Petrochemicals production in the Gulf is expected to leap by almost 50% by 2015, at which point the region will be supplying a fifth of the world's petrochemicals output. According to a recent report by the Gulf Petrochemicals and Chemicals Association (GPCA), the annual petrochemicals production of the six Gulf states is expected to soar around 46% to 155 mln tpa by 2015, up from 105 mln. Today the GCCnations produce around 16% of the world's petrochemicals output; that figure will rise to 20% by 2015.
Saudi Arabia is the region's largest producer of petrochemicals, with a 50% share of the total output, while Kuwait produces around 9% and Oman and Qatar 5% each. The UAE and Bahrain export 3% and 1% respectively, of the region's total petrochemicals output. Nor are the major Gulf players resting on their laurels. Mindful of the need to preserve their long-term income streams, Gulf governments have pledged to invest record sums in maintaining and improving the region's petrochemicals capacity. By spending big on facilities including those at Jubail Industrial City and Ruwais, Saudi plans to raise its total petrochemicals output to 70 mln tons by 2015, from the current production level of 53.2 mln. Meanwhile state-run Kuwait Petroleum Corp (KPC) has said it will invest approximately US$90 bln over the next five years in its oil and gas businesses and growth strategy.

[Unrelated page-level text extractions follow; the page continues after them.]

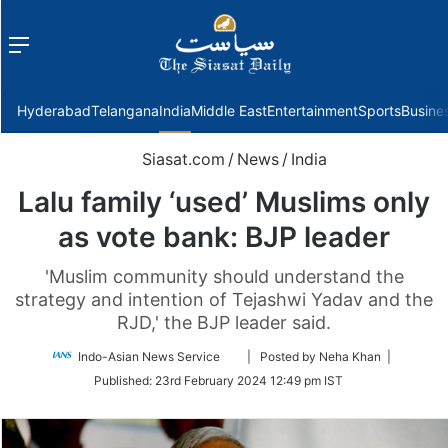
Menu
f
Hyderabad
Telangana
India
Middle East
Entertainment
Sports
Busine
Siasat.com
/
News
/
India
Lalu family ‘used’ Muslims only
as vote bank: BJP leader
'Muslim community should understand the
strategy and intention of Tejashwi Yadav and the
RJD,' the BJP leader said.
Follow
Indo-Asian News Service
| Posted by Neha Khan |
on
Published:
23rd February 2024 12:49 pm IST
Twitter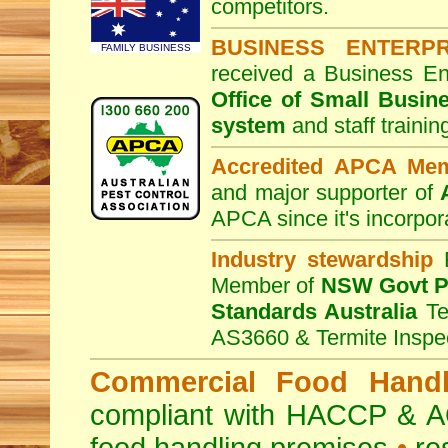
competitors.
BUSINESS ENTERP
FAMILY BUSINESS
received a Business En
Office of Small Busin
system
and staff traini
Accredited APCA Me
and major supporter of
APCA since it's incorpor
Industry stewardship
F
Member of
NSW Govt Pe
Standards Australia
Te
AS3660 & Termite Inspe
Commercial Food Handl
compliant with HACCP & A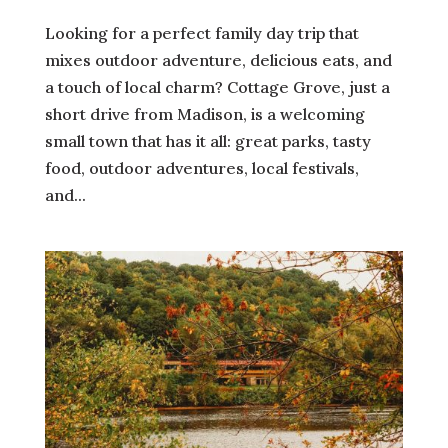
Looking for a perfect family day trip that
mixes outdoor adventure, delicious eats, and
a touch of local charm? Cottage Grove, just a
short drive from Madison, is a welcoming
small town that has it all: great parks, tasty
food, outdoor adventures, local festivals,
and...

In the UAE, which expects to more than double its current output to 7.8 mln tons by 2015, Abu Dhabi is leading the way In 2010 the Abu Dhabi government confirmed the awarding of contracts for the development of a 'Chemical City', which will cost a reported US$20 bln. The project is under the auspices of the Abu Dhabi National Chemicals Company, or ChemaWEyaat, which was created by presidential decree in 2008 and is jointly owned by the International Petroleum Investment Company, Abu Dhabi Investment Council and Abu Dhabi National Oil Company (ADNOC).
Analysts are also keeping a keen eye on Qatar's investment plans. More than US$70 bln has been invested into the development of Ras Laffan industrial city, which will double its current size to accommodate hydrocarbons demand for the next 30 years, while the government is also committed to investments worth more than US$125 bln in the next five years, on construction and hydrocarbon-related projects.